Arguments pertinents
1. Absence des demandeurs : Le tribunal a constaté que les demandeurs à l'opposition, M. [K] [S] et Mme [L] [S], n'étaient pas présents à l'audience et n'avaient pas désigné de représentant. Cela constitue une violation des obligations procédurales, entraînant la caducité de l'acte de saisine. Le jugement souligne que "les demandeurs à l’opposition n’ont pas comparu à l’audience pour laquelle ils ont fait convoquer le défendeur".
2. Application de l'article 468 du Code de procédure civile : En vertu de cet article, le tribunal a le pouvoir de déclarer caduc un acte de saisine lorsque les parties ne se présentent pas.

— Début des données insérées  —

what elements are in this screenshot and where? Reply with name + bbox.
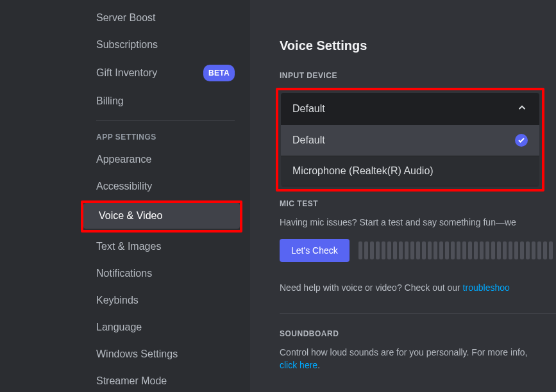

Le jugement précise que "qu'il convient, en conséquence, de déclarer l’acte de saisine caduc, par application de l’article 468 du code de procédure civile".
Interprétations et citations légales
- Code de procédure civile - Article 468 : Cet article stipule que "lorsque le demandeur ne se présente pas à l’audience, l’acte de saisine est déclaré caduc". Cette disposition vise à garantir le bon fonctionnement de la justice en évitant que des affaires soient indéfiniment suspendues en raison de l'absence des parties.
- Code de procédure civile - Article 385 : Cet article précise que "les parties doivent se présenter personnellement ou être représentées". L'absence des demandeurs à l'audience constitue donc une violation de cette obligation, justifiant la décision du tribunal.
- Code de procédure civile - Article 406 : Cet article évoque les conséquences de l'absence des parties, notamment la possibilité pour le tribunal de déclarer l'instance éteinte. Le tribunal a appliqué cette règle en constatant l'extinction de l'instance en raison de l'absence des demandeurs.
En conclusion, le tribunal a agi conformément aux dispositions du Code de procédure civile, en déclarant caduc l'acte de saisine en raison de l'absence des demandeurs, tout en leur laissant la possibilité de justifier leur absence dans un délai imparti.